Records excerpted from a collection
- - - -
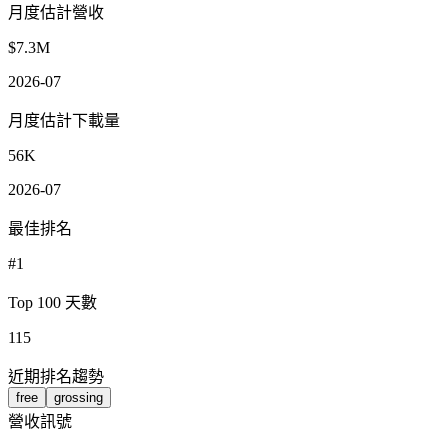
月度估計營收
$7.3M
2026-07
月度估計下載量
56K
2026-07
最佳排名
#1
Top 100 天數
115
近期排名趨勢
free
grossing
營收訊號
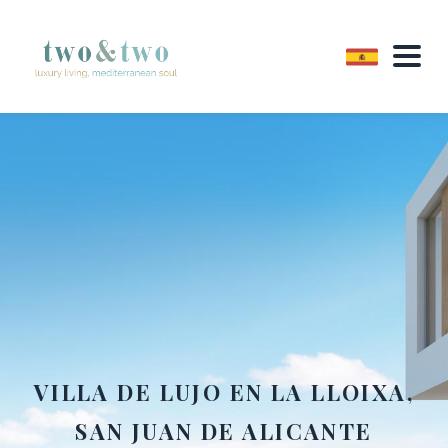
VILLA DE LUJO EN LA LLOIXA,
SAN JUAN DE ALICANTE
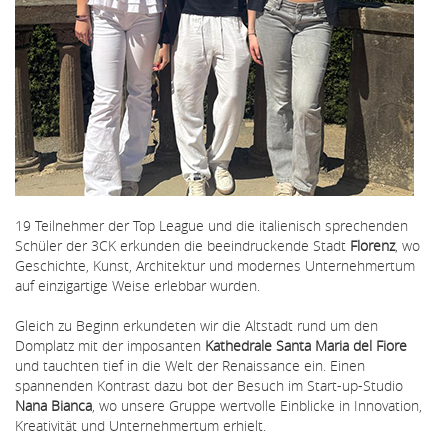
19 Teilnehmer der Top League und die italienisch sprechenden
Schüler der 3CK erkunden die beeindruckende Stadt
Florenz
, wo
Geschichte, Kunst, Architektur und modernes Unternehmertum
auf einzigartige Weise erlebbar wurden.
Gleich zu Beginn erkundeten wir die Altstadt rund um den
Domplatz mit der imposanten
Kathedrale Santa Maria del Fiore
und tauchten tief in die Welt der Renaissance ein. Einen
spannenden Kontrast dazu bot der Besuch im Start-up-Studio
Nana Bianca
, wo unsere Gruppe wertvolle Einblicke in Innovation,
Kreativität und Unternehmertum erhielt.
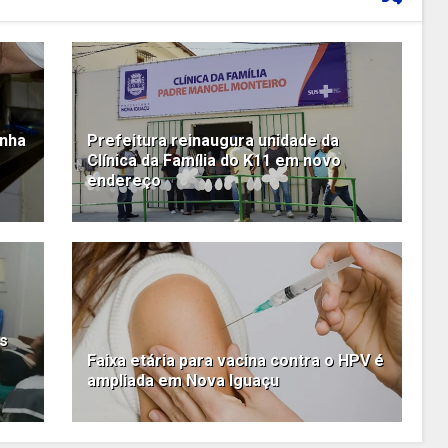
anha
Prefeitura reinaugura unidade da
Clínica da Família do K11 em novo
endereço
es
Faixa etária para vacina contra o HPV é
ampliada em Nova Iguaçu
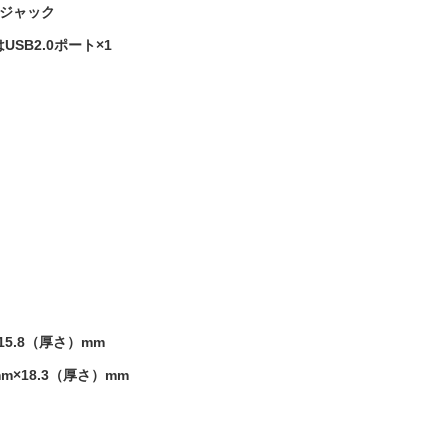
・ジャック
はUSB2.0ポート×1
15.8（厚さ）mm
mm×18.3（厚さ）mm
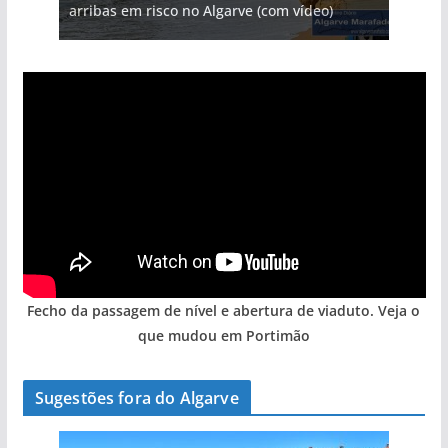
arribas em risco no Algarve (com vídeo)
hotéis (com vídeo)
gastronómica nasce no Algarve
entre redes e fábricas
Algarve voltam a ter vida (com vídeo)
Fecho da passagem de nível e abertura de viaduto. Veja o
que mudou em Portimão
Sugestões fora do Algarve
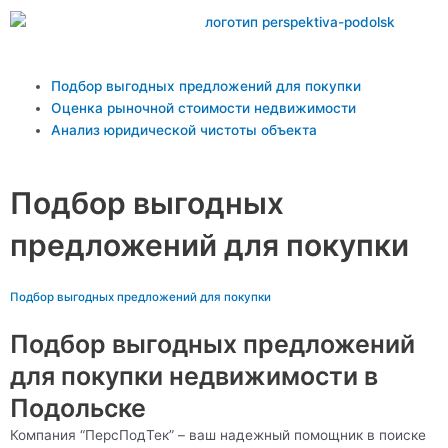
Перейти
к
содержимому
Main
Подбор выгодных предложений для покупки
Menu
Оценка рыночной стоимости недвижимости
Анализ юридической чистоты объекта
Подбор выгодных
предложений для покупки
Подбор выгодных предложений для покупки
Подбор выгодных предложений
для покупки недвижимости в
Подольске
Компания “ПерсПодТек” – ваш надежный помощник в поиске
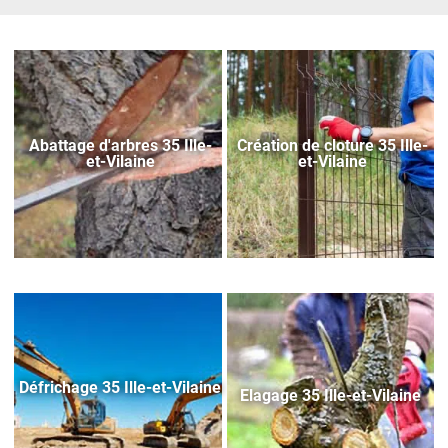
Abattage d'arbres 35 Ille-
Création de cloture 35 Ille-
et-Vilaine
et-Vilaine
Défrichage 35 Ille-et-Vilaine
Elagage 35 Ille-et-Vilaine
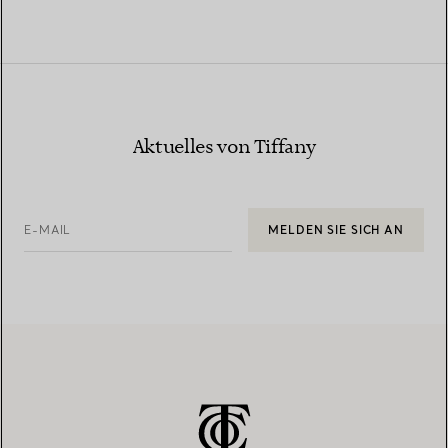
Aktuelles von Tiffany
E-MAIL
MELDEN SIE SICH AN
- - - -
PROBLEM: Which lines of the records above hold the word "недвижимости"? Copy each one out.

EXERCISE RESPONSE:
Оценка рыночной стоимости недвижимости
для покупки недвижимости в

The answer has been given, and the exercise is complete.